[comp.protocols.tcp-ip] The case of the phantom KEEPALIVEs

earle@POSEUR.JPL.NASA.GOV (Greg Earle - Sun JPL on-site Software Support) (08/15/90)

I don't want to start the religious war over KEEPALIVEs again, but ...

Has anyone ever run across this kind of behavior?  If so, please respond to
millis%sunpeaks.Central@Sun.COM (a.k.a. millis@sunpeaks.Central.Sun.COM).
BTW, the 2 machines described in question are running SunOS 4.0.3, which I
think has a 4.3BSD-Tahoe-ish TCP (but not all the latest goodies; they were
added in SunOS 4.1).  Thanks.

------- Begin Included Message

I have a Sybase application which fails occasionally because of TCP resets.
Here's the details:

The application is split across 2 machines - client and server.

1- Client (Sun-4/330) negotiates a TCP connection to the server (Sun-4/280)
   (Sybase TCP port)

2- Client uses the TCP connection to send transactions and recieve
   transactions from the server.

3- The connection stays open (by design), even during long periods of idleness.

4- The application sends transactions asychronously, every few minutes
   typically.

5- The above behavior may continue indefinitely; at least it is SUPPOSED to.

6- TCP KEEPALIVE is turned ON on the server, but OFF on the client.
   Therefore, during idle periods, the server TCP sends a KEEPALIVE every 75
   seconds, which the client dutifully acknowledges.

7- HOWEVER, the server TCP occasionally "misses" sending a KEEPALIVE;
   sometimes 1 or more 75-second intervals will pass with no KEEPALIVES seen
   from the server.  Sometimes the KEEPALIVES resume, but sometimes they seem
   to go away permanently.

8- Server TCP seems to believe that KEEPALIVES always go out, even when they
   really don't.

9- After failing to receive acknowledgements from 8 consecutive "phantom"
   KEEPALIVEs, the TCP port on server is abruptly closed.

10- Sometime later, the client attempts to send another transaction.

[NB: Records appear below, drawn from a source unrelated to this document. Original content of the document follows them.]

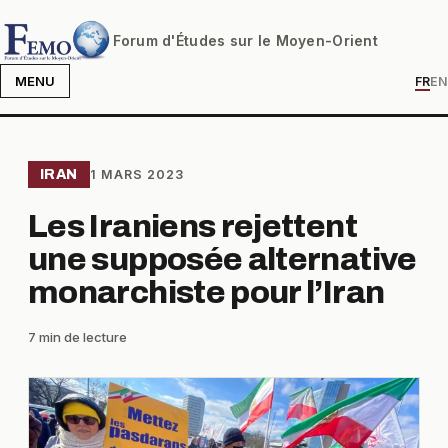
Forum d'Études sur le Moyen-Orient
MENU
FR
EN
IRAN
1 MARS 2023
Les Iraniens rejettent
une supposée alternative
monarchiste pour l’Iran
7 min de lecture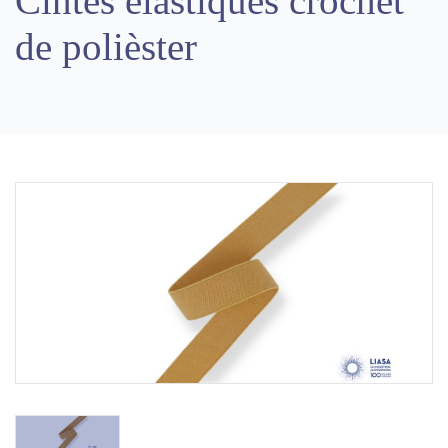
Cintes elàstiques crochet
de polièster
Previous
Next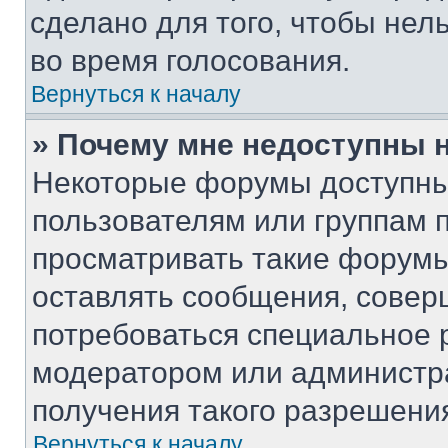
сделано для того, чтобы нел
во время голосования.
Вернуться к началу
» Почему мне недоступны
Некоторые форумы доступны
пользователям или группам 
просматривать такие форумы,
оставлять сообщения, совер
потребоваться специальное 
модератором или администр
получения такого разрешени
Вернуться к началу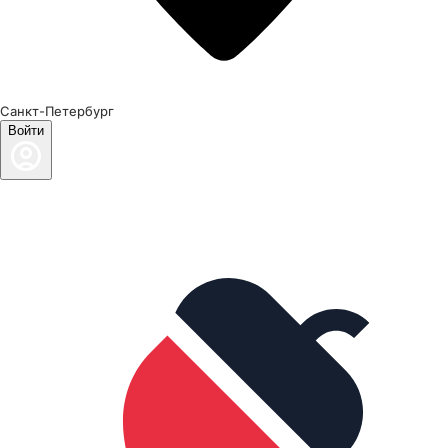
Санкт-Петербург
Войти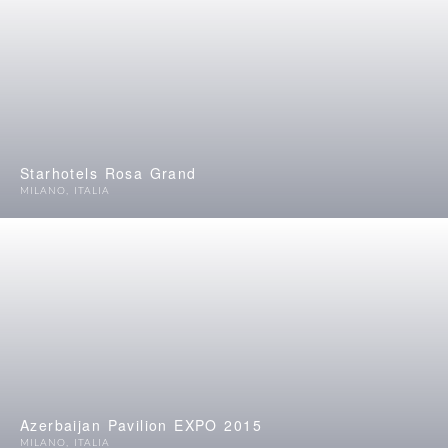
Starhotels Rosa Grand
MILANO
,
ITALIA
Azerbaijan Pavilion EXPO 2015
MILANO
,
ITALIA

11- Server TCP responds immediately with a RESET, since the connection no
    longer exists.

12- Client ack's the RESET, and the Sybase application crashes with a
    "connection reset by peer" error.

Thus, if the application routinely has idle periods of longer than 11 minutes,
15 sec (9*75 sec), the application is at risk of being brought down by this
connection reset problem.

Both client and server are running SunOS 4.0.3; a 4.1 upgrade will not be
possible for several months, for other reasons.

The KEEPALIVE idle period and the KEEPALIVE connection timeout are set in
sys/netinet/tcp_timer.h (on Suns): (the defaults have not been changed)

#define TCPTV_KEEP      ( 75*PR_SLOWHZ)         /* keep alive - 75 secs */
#define TCPTV_MAXIDLE   (  8*TCPTV_KEEP)        /* maximum allowable idle

I was told by someone that I cannot change TCPTV_KEEP or TCPTV_MAXIDLE -
changes made to tcp_timer.h will not affect how the kernel makes.

Finally, the questions:

1-      Has anyone seen anything like this?  Why would the server occasionally
        fail to send KEEPALIVES?

2-      I have trouble believing that I cannot change TCPTV_KEEP or
        TCPTV_MAXIDLE (perhaps "cannot" is really "should not"?).
	Is this really true?

3-      I want to increase TCPTV_MAXIDLE, as a Band-aid.  The only
        major sideffect that I can think of is that truly dead connections
        (the machine at the other end has died) will take longer to time out.
        Any other bad side effects?

------- End of Included Message

--
	- Greg Earle
	  Sun Microsystems, Inc. - JPL on-site Software Support
	  earle@poseur.JPL.NASA.GOV	(Direct)
	  earle@Sun.COM			(Indirect)